> _TASK BRIEF_
For the material that follows, return exactly the lines from the one with "تخفیف ویژه)" through the one with "состоянию на утро 28 я", both ends included.

> _GIVEN DATA_

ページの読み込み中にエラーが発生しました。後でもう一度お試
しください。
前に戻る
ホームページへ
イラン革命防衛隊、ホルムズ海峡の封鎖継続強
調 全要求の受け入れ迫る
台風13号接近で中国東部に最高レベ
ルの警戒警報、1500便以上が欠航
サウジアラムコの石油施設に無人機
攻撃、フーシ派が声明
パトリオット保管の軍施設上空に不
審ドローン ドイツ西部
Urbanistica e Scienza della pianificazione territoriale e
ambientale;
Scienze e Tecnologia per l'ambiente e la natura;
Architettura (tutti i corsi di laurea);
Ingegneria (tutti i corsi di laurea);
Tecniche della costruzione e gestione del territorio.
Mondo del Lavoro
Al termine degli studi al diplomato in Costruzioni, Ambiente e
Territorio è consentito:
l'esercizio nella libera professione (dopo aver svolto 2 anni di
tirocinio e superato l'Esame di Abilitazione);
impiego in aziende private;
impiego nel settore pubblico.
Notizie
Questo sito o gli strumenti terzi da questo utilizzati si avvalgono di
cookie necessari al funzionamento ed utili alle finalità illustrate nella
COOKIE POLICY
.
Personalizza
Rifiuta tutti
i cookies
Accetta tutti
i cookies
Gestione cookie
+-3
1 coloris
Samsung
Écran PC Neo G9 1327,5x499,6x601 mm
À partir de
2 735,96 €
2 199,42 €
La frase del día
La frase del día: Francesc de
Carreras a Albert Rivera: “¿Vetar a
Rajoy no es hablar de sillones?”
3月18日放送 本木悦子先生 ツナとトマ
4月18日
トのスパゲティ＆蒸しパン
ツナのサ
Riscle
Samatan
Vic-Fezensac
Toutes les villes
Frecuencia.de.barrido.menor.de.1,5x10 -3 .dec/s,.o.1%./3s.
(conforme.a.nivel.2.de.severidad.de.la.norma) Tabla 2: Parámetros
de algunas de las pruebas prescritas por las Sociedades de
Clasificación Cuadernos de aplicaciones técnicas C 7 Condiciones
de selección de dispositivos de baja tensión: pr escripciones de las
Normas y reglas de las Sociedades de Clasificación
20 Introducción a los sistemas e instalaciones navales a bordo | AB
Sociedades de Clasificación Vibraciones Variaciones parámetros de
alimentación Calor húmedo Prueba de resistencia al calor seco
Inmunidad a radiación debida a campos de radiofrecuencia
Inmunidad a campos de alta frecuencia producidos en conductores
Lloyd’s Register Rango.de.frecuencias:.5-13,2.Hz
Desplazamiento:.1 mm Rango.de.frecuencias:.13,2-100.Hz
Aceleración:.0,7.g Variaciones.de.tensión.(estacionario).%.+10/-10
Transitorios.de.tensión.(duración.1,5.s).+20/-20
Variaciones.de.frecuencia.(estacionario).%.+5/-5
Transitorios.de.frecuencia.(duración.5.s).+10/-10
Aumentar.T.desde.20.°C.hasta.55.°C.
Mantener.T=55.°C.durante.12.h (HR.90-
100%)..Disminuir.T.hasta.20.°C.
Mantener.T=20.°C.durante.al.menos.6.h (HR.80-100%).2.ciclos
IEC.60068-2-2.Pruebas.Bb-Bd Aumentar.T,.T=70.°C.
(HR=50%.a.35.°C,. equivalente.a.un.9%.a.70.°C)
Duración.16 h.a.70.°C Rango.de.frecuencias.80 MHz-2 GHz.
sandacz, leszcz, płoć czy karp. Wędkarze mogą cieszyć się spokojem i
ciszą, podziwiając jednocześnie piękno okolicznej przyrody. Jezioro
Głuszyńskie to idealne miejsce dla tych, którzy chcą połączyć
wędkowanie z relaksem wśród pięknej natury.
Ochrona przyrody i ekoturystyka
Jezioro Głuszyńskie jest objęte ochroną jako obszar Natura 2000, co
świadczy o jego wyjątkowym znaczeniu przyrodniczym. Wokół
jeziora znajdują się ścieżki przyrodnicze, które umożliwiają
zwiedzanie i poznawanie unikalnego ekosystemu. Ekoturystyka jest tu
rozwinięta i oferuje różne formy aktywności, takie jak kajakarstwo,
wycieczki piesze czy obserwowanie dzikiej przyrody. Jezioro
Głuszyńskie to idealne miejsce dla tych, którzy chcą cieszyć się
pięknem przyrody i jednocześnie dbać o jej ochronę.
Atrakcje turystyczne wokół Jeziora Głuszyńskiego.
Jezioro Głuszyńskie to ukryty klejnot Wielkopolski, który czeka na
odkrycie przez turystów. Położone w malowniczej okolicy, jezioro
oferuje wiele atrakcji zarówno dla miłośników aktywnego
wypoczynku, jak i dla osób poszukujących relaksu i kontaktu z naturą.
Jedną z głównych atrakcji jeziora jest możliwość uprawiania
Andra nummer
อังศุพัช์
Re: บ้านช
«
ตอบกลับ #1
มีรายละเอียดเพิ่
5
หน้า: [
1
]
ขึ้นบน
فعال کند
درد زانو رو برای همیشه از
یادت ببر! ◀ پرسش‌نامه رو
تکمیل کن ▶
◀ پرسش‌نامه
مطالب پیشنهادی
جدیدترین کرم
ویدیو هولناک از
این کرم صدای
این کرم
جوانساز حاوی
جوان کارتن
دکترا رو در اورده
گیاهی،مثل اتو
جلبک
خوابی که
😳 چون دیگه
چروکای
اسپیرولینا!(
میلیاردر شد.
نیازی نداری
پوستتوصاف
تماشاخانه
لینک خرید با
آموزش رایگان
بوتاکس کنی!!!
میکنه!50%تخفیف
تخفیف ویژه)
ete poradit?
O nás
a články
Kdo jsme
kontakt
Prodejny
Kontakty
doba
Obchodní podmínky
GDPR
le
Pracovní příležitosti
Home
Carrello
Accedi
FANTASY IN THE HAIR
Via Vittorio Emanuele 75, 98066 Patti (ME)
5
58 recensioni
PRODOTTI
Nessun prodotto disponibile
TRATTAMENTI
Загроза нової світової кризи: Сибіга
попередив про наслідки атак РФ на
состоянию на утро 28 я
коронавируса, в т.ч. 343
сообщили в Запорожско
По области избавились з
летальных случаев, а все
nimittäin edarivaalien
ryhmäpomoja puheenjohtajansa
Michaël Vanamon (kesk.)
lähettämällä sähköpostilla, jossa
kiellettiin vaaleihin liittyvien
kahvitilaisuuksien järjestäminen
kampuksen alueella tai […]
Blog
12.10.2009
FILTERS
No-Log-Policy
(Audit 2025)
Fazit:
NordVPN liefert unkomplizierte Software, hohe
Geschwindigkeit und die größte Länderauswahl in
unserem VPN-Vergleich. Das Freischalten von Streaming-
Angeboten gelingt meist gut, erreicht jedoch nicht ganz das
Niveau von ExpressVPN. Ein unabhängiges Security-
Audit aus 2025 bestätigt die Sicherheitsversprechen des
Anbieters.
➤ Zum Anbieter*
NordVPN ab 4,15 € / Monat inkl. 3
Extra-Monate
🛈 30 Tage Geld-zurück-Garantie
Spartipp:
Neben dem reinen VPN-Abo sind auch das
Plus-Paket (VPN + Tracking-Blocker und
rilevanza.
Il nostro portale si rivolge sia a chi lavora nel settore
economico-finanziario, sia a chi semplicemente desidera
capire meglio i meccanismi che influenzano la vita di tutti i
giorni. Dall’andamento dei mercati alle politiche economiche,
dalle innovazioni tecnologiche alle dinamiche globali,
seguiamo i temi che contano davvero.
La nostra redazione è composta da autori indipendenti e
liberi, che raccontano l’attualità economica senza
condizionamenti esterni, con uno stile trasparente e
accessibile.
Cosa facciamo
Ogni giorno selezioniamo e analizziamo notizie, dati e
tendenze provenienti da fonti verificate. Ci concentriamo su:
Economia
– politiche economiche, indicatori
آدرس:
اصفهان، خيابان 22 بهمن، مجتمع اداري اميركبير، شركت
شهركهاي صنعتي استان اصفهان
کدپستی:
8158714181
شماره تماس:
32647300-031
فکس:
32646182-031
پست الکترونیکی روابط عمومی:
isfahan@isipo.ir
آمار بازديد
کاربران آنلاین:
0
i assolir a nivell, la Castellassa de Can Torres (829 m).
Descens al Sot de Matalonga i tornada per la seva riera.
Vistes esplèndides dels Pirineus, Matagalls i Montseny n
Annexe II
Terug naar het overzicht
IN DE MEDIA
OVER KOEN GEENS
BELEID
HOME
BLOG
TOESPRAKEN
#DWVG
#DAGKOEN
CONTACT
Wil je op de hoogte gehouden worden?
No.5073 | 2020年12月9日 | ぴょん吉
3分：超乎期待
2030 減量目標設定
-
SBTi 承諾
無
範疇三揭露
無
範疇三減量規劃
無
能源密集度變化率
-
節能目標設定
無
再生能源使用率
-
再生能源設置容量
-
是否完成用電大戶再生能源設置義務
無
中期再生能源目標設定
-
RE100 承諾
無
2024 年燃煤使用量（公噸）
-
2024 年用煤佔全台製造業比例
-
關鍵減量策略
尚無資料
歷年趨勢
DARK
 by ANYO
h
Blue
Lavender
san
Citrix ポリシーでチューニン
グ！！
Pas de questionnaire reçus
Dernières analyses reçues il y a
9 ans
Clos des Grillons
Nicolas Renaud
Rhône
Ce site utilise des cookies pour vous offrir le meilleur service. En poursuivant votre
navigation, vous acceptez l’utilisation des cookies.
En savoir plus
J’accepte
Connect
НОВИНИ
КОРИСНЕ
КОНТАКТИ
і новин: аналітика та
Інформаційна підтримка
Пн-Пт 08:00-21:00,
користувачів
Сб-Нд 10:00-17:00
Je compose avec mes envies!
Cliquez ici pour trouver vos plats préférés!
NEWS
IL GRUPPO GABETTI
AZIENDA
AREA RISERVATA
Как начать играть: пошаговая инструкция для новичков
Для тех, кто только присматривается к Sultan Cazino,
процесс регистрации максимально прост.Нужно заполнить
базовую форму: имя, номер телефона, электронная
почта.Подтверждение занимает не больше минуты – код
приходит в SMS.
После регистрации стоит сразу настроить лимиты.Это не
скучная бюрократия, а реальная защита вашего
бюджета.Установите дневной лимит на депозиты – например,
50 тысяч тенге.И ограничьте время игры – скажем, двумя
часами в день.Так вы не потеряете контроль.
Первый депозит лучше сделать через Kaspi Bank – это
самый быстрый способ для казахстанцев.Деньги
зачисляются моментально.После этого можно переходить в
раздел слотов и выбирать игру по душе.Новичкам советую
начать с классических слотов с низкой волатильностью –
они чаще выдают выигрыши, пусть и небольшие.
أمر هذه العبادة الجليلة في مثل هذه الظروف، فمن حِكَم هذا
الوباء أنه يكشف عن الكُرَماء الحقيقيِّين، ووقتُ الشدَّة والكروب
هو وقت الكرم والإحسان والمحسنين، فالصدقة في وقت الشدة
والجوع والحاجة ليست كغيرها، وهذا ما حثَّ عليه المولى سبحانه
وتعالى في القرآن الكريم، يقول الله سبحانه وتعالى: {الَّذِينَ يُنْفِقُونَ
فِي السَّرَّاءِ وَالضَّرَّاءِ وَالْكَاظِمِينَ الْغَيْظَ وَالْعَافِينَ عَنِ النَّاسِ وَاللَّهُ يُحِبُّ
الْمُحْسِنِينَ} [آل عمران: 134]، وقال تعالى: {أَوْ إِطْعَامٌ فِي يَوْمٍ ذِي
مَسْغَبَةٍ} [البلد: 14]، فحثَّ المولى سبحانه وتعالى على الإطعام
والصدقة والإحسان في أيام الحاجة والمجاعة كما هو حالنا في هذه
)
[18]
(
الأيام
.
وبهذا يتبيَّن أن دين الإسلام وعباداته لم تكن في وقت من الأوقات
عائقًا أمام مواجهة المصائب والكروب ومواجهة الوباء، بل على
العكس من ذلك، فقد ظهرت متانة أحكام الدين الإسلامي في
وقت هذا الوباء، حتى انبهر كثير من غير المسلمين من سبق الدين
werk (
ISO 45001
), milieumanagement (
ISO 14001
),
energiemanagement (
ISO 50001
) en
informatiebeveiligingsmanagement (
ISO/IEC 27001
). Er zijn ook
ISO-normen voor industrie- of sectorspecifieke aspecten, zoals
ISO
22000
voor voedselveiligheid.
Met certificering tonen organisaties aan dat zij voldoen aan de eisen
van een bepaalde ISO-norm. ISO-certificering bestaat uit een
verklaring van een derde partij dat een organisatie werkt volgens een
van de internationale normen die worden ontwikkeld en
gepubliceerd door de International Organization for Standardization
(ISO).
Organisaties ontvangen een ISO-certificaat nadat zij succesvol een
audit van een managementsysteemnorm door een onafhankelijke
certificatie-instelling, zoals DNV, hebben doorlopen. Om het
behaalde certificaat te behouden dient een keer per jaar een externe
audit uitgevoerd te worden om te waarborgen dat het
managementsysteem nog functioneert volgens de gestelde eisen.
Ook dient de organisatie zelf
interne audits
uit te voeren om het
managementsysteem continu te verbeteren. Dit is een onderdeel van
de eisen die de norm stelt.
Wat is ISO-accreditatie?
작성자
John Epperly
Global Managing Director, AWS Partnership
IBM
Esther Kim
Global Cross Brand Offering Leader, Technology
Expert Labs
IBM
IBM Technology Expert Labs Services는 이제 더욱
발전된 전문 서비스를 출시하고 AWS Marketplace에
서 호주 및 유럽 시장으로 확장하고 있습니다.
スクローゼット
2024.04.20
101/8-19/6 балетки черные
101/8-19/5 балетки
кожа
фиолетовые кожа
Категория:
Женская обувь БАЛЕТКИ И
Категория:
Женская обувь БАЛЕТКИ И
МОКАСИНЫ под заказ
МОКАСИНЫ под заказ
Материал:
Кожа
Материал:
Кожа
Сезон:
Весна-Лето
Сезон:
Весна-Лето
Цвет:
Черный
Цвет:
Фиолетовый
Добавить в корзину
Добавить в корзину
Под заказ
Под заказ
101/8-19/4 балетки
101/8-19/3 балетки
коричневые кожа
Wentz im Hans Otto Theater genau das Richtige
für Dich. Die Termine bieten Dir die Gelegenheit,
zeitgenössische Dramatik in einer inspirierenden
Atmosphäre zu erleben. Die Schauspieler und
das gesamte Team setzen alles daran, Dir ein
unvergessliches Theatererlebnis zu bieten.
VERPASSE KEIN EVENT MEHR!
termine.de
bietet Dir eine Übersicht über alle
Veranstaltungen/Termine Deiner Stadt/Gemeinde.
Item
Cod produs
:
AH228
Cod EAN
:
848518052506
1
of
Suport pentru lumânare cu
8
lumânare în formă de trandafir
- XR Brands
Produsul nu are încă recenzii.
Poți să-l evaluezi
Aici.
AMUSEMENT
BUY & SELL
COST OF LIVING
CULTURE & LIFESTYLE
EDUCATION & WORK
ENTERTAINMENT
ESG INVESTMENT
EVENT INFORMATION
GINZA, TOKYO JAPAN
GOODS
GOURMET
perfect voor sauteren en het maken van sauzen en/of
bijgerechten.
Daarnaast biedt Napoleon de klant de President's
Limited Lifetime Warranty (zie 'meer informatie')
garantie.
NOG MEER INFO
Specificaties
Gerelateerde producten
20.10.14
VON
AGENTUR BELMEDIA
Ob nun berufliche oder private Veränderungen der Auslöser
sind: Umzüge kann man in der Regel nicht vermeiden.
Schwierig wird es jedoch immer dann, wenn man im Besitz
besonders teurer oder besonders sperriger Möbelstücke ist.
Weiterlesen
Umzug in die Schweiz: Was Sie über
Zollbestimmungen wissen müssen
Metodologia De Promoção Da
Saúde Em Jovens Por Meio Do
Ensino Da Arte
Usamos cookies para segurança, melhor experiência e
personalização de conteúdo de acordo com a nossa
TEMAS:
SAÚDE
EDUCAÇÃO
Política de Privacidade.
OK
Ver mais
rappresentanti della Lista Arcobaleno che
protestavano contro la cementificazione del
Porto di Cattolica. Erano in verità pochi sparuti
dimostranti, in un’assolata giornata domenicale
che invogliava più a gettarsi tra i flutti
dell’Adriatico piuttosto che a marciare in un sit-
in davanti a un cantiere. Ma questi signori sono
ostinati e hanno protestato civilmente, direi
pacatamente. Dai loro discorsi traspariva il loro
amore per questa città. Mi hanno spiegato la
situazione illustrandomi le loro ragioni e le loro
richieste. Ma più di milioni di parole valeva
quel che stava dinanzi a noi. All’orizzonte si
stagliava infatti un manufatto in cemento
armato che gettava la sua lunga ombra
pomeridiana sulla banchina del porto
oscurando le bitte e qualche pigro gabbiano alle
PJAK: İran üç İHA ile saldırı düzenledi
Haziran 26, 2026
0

> _WORKED SOLUTION_
تخفیف ویژه)
ete poradit?
O nás
a články
Kdo jsme
kontakt
Prodejny
Kontakty
doba
Obchodní podmínky
GDPR
le
Pracovní příležitosti
Home
Carrello
Accedi
FANTASY IN THE HAIR
Via Vittorio Emanuele 75, 98066 Patti (ME)
5
58 recensioni
PRODOTTI
Nessun prodotto disponibile
TRATTAMENTI
Загроза нової світової кризи: Сибіга
попередив про наслідки атак РФ на
состоянию на утро 28 я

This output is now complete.